'We buried our baby, then made shocking discovery on nanny cam footage'

House help in court after toddler's mysterious death.

Photo credit: Shutterstock

In December 2021, Benadite Wanjiru Kagiri's desperate search for employment took a tragic turn when she left her two-and-a-half-year-old daughter in the care of a house help.

Kagiri had secured a job as a saleswoman in Kiambu and left her daughter at her sister's house in Lanet, Nakuru, with plans to pick her up once she was settled.

Her sister, who has two children, hired a house help in February 2022, Eunice Adhiambo. 

Little did Kagiri know that this decision would lead to a series of heartbreaking events.

On July 24, 2022, her sister informed her that the child was unwell and would be taken to hospital the following morning.

Reassured by the house help that the child was recovering, she remained calm. But on the third day, Kagiri received a devastating phone call: her daughter had collapsed and died. 

As the family mourned and buried the child on July 30, an unimaginable discovery reopened the family's healing wounds.

While reviewing CCTV footage, Kagiri's brother-in-law, a Mr Karanja, uncovered the horrific truth behind the child's death.

In a Nakuru court before magistrate Samuel Mohochi, Kagiri recounted how the CCTV footage showed the house help cruelly suffocating her innocent daughter for wetting herself.

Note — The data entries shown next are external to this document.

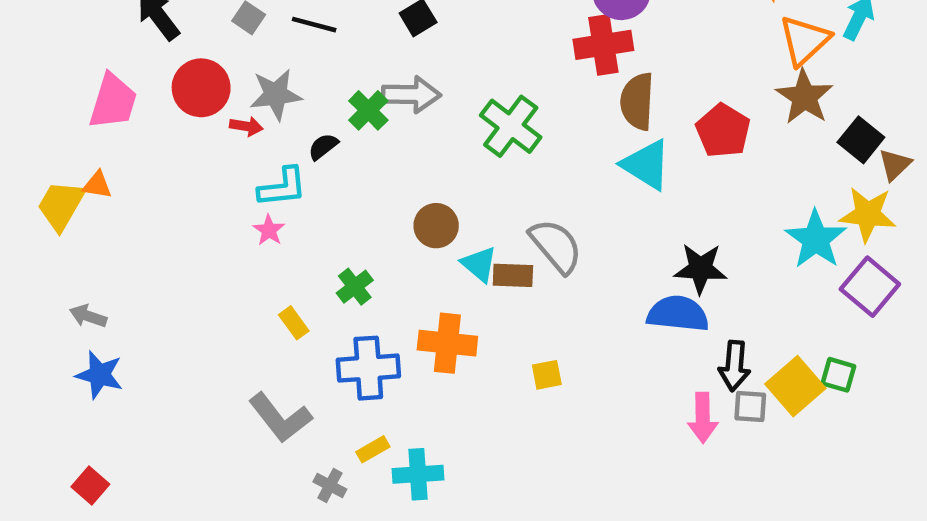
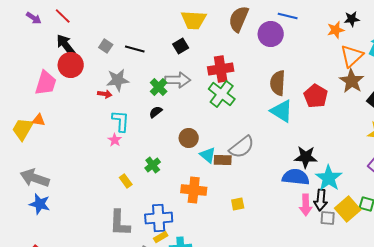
red cross: (603, 45) -> (221, 69), moved
red circle: (201, 88) -> (71, 65), moved
black semicircle: (323, 147) -> (156, 112), moved
cyan L-shape: (282, 187) -> (121, 121), turned -80
cyan star: (816, 239) -> (329, 178), moved
gray semicircle: (556, 246) -> (242, 147), turned 92
gray arrow: (88, 316) -> (35, 178), size x1.8
blue cross: (368, 368) -> (159, 218), moved
gray L-shape: (280, 418) -> (120, 223), turned 40
pink arrow: (703, 418) -> (306, 205), moved

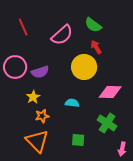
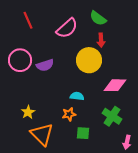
red arrow: (96, 47) -> (101, 40), turned -152
yellow star: (33, 97) -> (28, 112), moved
orange star: (42, 116) -> (69, 114), moved

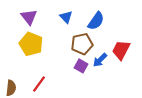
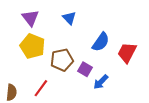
blue semicircle: (96, 21) -> (101, 42), moved
brown pentagon: (82, 44) -> (62, 60), moved
blue arrow: (100, 60) -> (101, 82), moved

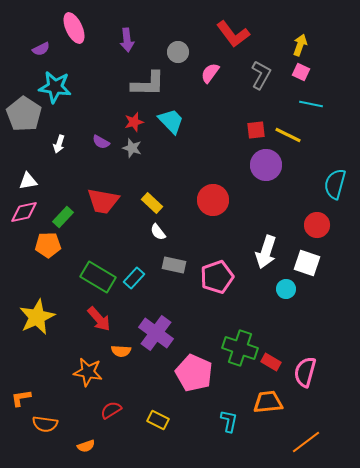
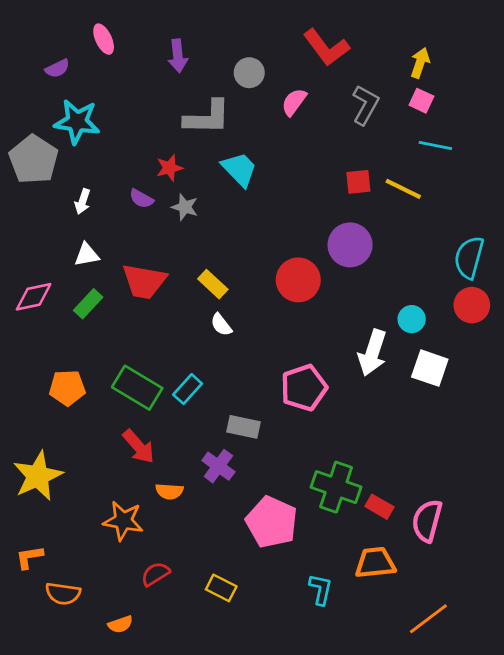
pink ellipse: (74, 28) -> (104, 39), size x0.7
red star: (134, 122) -> (169, 168), moved
purple circle: (266, 165) -> (350, 245), moved
white triangle: (28, 181) -> (87, 255), moved
red circle: (317, 225) -> (472, 305), moved
orange pentagon: (48, 245) -> (67, 388), moved
gray rectangle: (174, 265) -> (244, 427), moved
cyan circle: (286, 289) -> (412, 319), moved
yellow star: (37, 317) -> (38, 476), moved
purple cross: (156, 333) -> (218, 466), size x0.7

The footage showed the house help choking the child, beating her with an object, stripping her naked and callously leaving her outside in the rain. 

"In August Karanja, my brother-in-law checked the CCTV and saw the child being tortured. The footage showed the accused strangling the child in the living room and beating her all over her body with an object. She stripped her naked and threw her outside the house into the rain," Kagiri told the court.

Kagiri's nine-year-old niece said she found her cousin unconscious on the veranda after returning from school.

"When I came back from school, I found my cousin Talia in front of our house, lying on the veranda, face up and sprawled out. She was stark naked, so I picked her up and took her inside," the niece said.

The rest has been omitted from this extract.